Holy Week is the most solemn week of the Church’s year. Donkeys on Palm Sunday lead into the Passion narrative and a series of early-week services that vary from place to place. Tenebrae, compline, simple Evensongs, Passions; there is variety in that first half of the week, but which lead us ever closer to the Cross, through word, reflection and – most importantly, of course – music.
The story of a summary trial and vividly-told execution is, one might not unreasonably assume, not a natural place for humour.
How then, do we justify the off-colour jokes that populate the vestry and the stalls as the choir gathers to bring depth and drama to the solemnity of the occasion? Is it insensitive to plumb the depths of emotional drama and come out with jokes on our lips?
Naturally, this page is borne out of that very particular humour that singers have. And, for much of the year, the bringing together of the social joy of singing with wit and humour is a natural pairing that raises no eyebrows.
But this is Holy Week. Betrayal. Denial. A crowd baying for blood, excusing a murderer and slaying a saviour. It’s not…funny.
At the Good Friday service which many singers will have sung at today, there may have been the singing of the Passion – complete with mangoes, potentially, for an exotic taste – or The Reproaches (probably by Sanders). A cross may have been banged on the floor. Priests prostrating themselves. A sparse, solemn atmosphere which is made so not least by the choir bringing musical drama to the assembled congregation. So that the congregation can fully descend, with Christ, into the death and despair of the day.
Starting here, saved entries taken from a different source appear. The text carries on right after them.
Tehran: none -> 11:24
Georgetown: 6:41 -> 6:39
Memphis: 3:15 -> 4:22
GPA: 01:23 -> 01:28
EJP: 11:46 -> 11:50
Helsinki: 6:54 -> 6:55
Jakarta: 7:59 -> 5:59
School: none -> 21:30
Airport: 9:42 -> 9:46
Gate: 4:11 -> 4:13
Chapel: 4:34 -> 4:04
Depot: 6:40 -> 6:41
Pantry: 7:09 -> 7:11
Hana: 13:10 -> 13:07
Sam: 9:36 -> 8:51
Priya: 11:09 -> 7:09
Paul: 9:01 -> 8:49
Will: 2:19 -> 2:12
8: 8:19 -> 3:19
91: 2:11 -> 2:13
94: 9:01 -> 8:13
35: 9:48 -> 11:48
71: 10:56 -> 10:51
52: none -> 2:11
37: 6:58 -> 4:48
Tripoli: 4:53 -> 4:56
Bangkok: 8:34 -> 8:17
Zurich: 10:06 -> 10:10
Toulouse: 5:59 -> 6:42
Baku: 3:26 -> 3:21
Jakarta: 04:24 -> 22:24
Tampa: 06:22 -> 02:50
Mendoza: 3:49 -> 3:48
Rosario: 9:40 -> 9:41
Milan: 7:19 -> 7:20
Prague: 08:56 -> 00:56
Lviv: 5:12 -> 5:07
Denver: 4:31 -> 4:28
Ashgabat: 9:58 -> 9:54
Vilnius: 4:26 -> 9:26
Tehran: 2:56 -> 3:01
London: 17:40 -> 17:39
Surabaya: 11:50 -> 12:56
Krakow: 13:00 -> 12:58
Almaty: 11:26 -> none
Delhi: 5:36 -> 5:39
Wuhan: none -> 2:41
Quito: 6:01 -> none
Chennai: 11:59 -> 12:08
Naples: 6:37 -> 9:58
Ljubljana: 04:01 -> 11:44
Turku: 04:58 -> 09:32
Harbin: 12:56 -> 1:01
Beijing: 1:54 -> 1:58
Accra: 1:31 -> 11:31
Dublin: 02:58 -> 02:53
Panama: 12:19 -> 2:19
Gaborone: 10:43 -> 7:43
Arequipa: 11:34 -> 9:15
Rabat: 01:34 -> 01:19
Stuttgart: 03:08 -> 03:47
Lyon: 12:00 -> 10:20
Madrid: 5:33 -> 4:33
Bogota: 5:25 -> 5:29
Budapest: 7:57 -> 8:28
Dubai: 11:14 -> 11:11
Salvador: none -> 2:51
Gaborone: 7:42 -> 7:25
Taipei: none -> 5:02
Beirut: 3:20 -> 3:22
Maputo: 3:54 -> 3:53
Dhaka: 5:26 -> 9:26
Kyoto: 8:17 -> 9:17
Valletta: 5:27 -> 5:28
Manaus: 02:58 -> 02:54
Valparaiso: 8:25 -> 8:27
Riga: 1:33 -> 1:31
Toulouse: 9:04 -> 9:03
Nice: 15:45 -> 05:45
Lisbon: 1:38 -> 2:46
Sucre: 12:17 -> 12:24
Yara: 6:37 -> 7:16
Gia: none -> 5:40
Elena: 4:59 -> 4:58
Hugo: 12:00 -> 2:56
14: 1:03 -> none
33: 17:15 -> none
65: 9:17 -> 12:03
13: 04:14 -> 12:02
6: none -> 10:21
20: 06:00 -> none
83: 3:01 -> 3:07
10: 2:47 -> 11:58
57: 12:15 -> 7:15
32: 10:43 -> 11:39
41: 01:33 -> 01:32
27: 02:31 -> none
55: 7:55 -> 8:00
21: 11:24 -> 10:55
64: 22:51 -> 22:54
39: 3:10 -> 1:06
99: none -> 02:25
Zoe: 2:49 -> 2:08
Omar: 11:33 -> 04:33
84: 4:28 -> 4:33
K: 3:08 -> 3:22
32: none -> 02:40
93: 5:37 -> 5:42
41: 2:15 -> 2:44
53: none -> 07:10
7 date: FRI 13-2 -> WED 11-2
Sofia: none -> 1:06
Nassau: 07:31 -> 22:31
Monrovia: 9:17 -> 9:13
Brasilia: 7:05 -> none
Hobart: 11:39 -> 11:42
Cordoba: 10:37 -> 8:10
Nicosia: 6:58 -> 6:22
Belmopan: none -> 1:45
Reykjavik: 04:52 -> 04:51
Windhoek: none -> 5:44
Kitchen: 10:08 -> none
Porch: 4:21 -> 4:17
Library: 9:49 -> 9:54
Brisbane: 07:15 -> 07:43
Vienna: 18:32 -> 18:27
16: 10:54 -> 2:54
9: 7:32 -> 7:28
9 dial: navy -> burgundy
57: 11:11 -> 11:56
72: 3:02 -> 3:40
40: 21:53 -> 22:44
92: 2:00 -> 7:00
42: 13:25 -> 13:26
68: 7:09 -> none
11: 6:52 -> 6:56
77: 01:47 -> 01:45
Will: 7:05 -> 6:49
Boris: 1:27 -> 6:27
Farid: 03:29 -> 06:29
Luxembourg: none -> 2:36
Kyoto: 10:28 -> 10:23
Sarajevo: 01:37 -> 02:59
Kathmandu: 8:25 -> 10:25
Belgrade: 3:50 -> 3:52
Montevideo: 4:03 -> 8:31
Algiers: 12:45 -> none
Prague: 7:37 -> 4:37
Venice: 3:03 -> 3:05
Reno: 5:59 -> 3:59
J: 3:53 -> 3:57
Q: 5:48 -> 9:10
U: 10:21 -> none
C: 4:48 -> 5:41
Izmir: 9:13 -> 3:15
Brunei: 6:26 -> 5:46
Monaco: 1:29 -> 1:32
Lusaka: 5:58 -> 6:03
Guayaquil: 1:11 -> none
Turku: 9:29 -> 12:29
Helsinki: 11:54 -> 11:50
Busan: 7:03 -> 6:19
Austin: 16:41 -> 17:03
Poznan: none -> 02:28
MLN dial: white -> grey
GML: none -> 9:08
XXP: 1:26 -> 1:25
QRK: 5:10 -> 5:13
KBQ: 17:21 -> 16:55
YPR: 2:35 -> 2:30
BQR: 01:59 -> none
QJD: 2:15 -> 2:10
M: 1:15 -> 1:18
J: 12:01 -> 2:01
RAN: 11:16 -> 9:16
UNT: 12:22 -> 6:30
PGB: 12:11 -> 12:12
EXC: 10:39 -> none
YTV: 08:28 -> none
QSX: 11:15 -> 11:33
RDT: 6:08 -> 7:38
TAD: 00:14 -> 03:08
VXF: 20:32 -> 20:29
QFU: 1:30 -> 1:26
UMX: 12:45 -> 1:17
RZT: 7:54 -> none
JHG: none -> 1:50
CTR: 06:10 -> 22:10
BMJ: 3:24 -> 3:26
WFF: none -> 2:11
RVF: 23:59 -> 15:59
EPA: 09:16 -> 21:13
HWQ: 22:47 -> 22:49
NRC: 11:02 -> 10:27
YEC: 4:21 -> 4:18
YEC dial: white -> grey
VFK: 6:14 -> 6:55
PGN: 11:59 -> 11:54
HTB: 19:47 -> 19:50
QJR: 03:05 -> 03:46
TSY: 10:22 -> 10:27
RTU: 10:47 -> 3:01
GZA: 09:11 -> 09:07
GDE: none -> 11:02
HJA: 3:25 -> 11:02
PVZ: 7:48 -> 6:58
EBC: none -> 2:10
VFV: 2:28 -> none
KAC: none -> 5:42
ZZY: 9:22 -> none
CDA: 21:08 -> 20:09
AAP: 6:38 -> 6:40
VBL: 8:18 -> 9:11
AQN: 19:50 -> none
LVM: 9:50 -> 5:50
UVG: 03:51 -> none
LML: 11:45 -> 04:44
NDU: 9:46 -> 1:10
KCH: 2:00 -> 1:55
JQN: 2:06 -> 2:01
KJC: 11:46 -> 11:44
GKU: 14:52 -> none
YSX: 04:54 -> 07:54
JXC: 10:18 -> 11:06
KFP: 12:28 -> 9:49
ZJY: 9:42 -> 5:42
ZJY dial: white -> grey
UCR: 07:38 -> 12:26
The choir, meanwhile, have a job. We sing out and we wring out every note of passion and praise, and we do it while – perhaps – being equally moved by that very emotion that we bring to the service.
There is, in humour, self-preservation. A very real sense of “if I don’t laugh, I’ll cry”. Because when you sing Bach’s harmonies to the Passion Chorale, or scream out HOW HAVE I OFFENDED YOU, or lament with Tallis, or squeeze out every suspension in Lotti’s Crucifixus, you do not have the luxury of being as moved as you want the congregation to be, because you have a job to do. And so you find humour in the holiness. Comedy in the crucifixion.
We don’t find the funniness because we’re not engaged, or because we don’t care. We find that funniness so that others can engage and care.
We love the music. We love it deeply, and passionately. And we bring that depth of love into Christ’s Passion so that others can too. If we do it with a smirk, a knowing glance, and sharing humour to safeguard our own emotional well-being, it’s because we need to do it again, and again.
Here’s to the choirs whose busiest weekend has just begun. We’ll keep the jokes coming.
2 comments
What is that piece at the top of this page, please?
O My People
Reproaches, I guess, but by whom?
Thanks!
“this is Holy Week. Betrayal. Denial. A crowd baying for blood, excusing a murderer and slaying a saviour. It’s not…funny.”
No. This is how life tends to go, and this is a stark reminder that the little lies we tell ourselves to feel better (wrong will be righted, justice will come) are, in fact, lies.
Faced with that you either cry or develop gallows humour – Life of Brian is a prime example. More subtly, the fact that the libertine Mozart could toss off Ave Verum in an afternoon and the respectable god-fearing Salieri couldn’t suggests that God, wherever She is, has a twisted sense of humour.